Veneciano was in New York on Friday. In addition to meeting with El Museo staff, he was interviewing candidates for the Sheldon curator position that opened recently when Brandon Ruud, curator of transnational American art, left the museum.
"I want to make sure everything is in place so the museum can run smoothly in the interim while they are finding my successor," Veneciano said. "That includes having a new curator."
Ruud’s position was created by Veneciano, who implemented a transnational approach to the museum’s collecting and exhibition programming.
Under that emphasis, Veneciano established and purchased art for an “African American Masters Collection” and acquired work by Latino and female artists, including Lee Krasner’s “Invocation,” the most significant acquisition of his tenure.
Veneciano also curated major exhibitions drawn from the Sheldon collection, including last year’s “The Geometric Unconscious” and “Its Surreal Thing: The Temptation of Objects,” which is now on view.
He earned national attention for the museum through the “Year of the Woman” programming in 2011 and the 50th anniversary celebration of the Philip Johnson-designed building by removing the artwork to create “The Naked Museum.”
A proposed Haymarket expansion of Sheldon was designed by top international architect Zaha Hadid under a 2009 commission arranged by Veneciano. Funding for that project, originally estimated at $12.5 million, has not been found. If it occurs, the expansion will be built entirely through donations.

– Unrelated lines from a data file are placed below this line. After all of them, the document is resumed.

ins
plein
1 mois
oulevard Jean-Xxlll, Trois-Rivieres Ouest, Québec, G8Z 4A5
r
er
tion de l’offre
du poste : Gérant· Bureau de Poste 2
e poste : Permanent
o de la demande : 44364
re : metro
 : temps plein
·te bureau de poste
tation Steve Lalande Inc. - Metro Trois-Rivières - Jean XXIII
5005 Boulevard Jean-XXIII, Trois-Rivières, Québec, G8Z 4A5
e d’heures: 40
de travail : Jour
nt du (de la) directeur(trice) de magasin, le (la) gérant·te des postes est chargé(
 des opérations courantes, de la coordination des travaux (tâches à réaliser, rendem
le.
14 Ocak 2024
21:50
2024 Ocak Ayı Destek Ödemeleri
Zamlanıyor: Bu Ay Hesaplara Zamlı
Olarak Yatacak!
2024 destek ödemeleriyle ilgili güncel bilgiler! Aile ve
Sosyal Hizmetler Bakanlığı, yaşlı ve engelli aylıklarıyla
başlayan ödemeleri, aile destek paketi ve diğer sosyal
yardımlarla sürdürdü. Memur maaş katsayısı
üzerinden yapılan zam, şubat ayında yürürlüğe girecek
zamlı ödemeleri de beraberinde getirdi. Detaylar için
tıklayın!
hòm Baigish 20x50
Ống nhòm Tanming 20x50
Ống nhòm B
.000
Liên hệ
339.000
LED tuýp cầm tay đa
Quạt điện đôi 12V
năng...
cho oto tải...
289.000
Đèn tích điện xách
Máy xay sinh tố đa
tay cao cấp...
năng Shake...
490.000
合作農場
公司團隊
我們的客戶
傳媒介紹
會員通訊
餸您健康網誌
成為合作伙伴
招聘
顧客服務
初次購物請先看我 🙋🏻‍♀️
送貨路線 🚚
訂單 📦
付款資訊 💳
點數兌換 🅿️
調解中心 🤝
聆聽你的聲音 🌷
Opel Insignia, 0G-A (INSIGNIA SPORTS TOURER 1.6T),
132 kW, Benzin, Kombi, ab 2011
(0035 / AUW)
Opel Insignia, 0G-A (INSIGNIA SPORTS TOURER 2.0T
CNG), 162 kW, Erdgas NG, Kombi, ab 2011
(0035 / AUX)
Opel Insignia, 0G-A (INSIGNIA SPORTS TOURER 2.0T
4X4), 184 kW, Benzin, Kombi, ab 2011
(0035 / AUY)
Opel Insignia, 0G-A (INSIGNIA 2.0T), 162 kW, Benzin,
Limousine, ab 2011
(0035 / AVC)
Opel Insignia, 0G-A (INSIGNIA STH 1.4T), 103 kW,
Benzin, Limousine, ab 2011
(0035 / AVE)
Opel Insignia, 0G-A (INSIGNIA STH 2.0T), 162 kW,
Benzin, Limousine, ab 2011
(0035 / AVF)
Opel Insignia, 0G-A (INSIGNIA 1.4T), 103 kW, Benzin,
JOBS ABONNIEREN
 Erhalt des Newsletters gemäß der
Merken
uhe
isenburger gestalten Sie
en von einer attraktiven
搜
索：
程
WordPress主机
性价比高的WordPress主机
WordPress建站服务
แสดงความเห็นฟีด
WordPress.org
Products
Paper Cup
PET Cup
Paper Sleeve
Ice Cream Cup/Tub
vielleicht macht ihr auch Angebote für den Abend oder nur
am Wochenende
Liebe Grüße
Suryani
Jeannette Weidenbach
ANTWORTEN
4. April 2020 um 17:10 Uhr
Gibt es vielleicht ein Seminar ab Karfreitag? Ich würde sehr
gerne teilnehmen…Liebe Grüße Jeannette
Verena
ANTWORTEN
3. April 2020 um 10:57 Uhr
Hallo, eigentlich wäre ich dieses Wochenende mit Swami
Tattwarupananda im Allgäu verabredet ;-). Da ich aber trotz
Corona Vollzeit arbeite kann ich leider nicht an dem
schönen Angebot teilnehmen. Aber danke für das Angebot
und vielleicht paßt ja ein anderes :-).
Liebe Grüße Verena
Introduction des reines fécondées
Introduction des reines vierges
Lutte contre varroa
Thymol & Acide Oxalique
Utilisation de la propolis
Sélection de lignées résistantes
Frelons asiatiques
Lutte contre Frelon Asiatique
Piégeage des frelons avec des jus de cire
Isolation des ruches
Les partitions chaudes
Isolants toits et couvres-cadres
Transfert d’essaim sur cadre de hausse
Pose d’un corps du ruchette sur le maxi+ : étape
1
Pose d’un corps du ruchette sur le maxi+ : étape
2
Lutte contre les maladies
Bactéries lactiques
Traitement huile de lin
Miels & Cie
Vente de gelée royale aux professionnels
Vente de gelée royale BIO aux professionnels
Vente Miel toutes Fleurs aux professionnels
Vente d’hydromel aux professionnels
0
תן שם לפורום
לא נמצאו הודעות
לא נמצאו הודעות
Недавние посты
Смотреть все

Veneciano also began “artland,” a twice-yearly magazine devoted to arts in Nebraska, and emphasized Sheldon’s connection with the community, creating a curator of civic involvement and inviting community groups to take part in museum exhibitions.
El Museo del Barrio, in East Harlem, has an annual budget of more than $5 million.
El Museo del Barrio has had a turbulent year, with eight layoffs from its 41-person staff, two-month staff furloughs and a cutback in its days of operations from six to four, according to The New York Times. El Museo’s chief curator, deputy executive director and development director all recently left the museum.
Tony Bechara, chairman of the El Museo board, told The New York Times that Veneciano had “a broad, inclusive vision that will make El Museo a center of pride in our community and a source of cultural influence and inspiration in New York and around the world.”
Veneciano will be returning to the area where he spent much of his professional career. He came to Sheldon from New Brunswick, N.J., where he was director of Rutgers University’s Paul Robeson Galleries from 2005 to 2008. He was curator of exhibitions at the Studio Museum in Harlem from 1994 to 1999 and earned his doctorate at Columbia University.